What is being asked: Below are the entries; give again exactly the lines from the one mentioning "zinc/lead provides the highest pe" through the one mentioning "The Falling EROI and Declinin", inclusive.

---

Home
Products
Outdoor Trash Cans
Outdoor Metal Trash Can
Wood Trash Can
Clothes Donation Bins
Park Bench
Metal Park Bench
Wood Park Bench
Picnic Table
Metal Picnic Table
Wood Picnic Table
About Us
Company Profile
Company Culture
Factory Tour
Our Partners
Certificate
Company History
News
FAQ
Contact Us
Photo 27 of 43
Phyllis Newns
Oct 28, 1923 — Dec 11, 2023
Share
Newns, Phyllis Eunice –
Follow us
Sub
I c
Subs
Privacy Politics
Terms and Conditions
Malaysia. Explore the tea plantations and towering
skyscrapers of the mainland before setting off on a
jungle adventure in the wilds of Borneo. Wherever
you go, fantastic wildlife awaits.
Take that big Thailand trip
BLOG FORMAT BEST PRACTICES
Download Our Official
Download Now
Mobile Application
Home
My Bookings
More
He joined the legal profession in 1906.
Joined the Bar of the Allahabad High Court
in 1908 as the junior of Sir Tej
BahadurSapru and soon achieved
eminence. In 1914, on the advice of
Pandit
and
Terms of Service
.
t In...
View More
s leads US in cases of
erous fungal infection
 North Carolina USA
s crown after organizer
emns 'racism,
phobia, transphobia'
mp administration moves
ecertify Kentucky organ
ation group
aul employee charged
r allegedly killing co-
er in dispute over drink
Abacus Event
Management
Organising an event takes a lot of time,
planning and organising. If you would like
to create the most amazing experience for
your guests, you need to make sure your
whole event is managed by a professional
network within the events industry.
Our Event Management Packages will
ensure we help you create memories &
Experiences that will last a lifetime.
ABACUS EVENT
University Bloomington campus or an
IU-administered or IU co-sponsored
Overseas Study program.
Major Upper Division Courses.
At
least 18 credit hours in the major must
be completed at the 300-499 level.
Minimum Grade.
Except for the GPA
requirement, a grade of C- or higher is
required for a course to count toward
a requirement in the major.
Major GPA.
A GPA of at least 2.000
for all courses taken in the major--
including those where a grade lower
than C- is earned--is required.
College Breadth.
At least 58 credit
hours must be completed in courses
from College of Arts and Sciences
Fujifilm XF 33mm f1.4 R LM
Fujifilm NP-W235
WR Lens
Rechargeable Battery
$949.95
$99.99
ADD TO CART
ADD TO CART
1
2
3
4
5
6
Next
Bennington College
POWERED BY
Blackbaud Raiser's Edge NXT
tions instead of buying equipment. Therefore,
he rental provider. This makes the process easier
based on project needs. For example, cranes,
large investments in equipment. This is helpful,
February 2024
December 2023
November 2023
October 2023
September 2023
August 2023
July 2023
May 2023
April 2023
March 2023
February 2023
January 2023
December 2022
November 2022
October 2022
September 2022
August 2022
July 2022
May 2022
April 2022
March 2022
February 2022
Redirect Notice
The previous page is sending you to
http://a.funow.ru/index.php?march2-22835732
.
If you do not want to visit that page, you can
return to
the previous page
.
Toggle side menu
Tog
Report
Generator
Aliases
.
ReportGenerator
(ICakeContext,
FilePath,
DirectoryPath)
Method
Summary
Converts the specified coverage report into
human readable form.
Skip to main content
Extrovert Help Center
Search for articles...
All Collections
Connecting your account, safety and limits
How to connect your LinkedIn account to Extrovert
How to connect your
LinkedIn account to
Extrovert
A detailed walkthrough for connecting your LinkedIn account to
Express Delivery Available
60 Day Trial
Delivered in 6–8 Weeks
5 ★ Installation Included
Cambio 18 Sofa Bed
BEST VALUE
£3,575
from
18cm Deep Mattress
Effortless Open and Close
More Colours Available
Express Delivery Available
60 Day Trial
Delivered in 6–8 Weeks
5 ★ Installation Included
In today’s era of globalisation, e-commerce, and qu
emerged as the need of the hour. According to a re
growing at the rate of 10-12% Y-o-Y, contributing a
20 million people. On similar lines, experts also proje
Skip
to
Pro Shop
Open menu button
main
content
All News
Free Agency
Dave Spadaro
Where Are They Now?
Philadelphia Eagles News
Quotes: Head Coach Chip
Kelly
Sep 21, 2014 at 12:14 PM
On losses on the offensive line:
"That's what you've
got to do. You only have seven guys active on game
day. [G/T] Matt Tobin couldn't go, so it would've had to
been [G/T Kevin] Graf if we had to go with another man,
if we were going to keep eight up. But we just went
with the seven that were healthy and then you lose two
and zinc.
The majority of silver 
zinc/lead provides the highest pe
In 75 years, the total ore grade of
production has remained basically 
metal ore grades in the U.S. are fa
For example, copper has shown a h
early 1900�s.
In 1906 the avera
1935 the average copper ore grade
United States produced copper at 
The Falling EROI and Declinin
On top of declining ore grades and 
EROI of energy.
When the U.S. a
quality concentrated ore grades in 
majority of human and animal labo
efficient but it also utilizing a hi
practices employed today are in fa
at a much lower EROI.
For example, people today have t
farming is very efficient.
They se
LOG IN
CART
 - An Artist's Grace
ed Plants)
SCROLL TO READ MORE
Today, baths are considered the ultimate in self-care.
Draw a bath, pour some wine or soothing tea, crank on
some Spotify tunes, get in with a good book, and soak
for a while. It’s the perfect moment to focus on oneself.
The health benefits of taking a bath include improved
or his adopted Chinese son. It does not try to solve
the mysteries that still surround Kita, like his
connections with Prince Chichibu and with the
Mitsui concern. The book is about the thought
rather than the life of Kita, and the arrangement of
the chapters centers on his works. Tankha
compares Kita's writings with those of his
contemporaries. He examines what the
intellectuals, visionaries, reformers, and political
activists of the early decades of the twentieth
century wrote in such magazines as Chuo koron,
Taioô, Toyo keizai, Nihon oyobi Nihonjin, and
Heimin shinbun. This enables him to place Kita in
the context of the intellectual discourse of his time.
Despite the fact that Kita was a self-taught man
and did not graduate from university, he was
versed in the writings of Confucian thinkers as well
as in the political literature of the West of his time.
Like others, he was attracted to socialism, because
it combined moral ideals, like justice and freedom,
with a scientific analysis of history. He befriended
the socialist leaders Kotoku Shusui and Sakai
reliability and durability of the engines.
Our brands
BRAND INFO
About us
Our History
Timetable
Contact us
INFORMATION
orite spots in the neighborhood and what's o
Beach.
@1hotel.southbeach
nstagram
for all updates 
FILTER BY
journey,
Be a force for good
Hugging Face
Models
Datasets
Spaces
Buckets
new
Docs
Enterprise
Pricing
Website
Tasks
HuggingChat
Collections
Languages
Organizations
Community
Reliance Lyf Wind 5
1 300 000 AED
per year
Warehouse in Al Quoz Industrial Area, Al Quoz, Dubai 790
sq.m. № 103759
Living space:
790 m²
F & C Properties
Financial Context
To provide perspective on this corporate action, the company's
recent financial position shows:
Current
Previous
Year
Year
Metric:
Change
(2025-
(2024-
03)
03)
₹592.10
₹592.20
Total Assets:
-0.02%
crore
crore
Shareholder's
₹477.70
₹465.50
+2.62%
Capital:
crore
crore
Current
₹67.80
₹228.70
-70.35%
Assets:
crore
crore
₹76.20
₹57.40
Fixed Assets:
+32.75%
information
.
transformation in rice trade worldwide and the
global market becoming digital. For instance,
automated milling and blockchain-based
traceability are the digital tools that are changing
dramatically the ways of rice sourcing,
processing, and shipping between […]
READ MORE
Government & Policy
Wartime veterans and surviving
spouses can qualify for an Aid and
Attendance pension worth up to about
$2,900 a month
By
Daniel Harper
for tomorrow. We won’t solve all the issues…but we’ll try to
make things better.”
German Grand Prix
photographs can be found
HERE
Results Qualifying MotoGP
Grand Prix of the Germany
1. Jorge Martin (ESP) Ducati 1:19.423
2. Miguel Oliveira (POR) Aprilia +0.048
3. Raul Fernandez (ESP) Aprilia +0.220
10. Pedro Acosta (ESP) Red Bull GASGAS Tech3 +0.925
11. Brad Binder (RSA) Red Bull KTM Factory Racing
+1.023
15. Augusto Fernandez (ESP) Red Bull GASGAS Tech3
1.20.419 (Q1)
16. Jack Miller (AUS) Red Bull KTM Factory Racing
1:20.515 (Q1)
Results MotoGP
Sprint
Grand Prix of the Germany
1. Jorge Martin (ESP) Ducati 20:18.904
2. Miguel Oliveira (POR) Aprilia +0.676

---

Response to the exercise:
zinc/lead provides the highest pe
In 75 years, the total ore grade of
production has remained basically 
metal ore grades in the U.S. are fa
For example, copper has shown a h
early 1900�s.
In 1906 the avera
1935 the average copper ore grade
United States produced copper at 
The Falling EROI and Declinin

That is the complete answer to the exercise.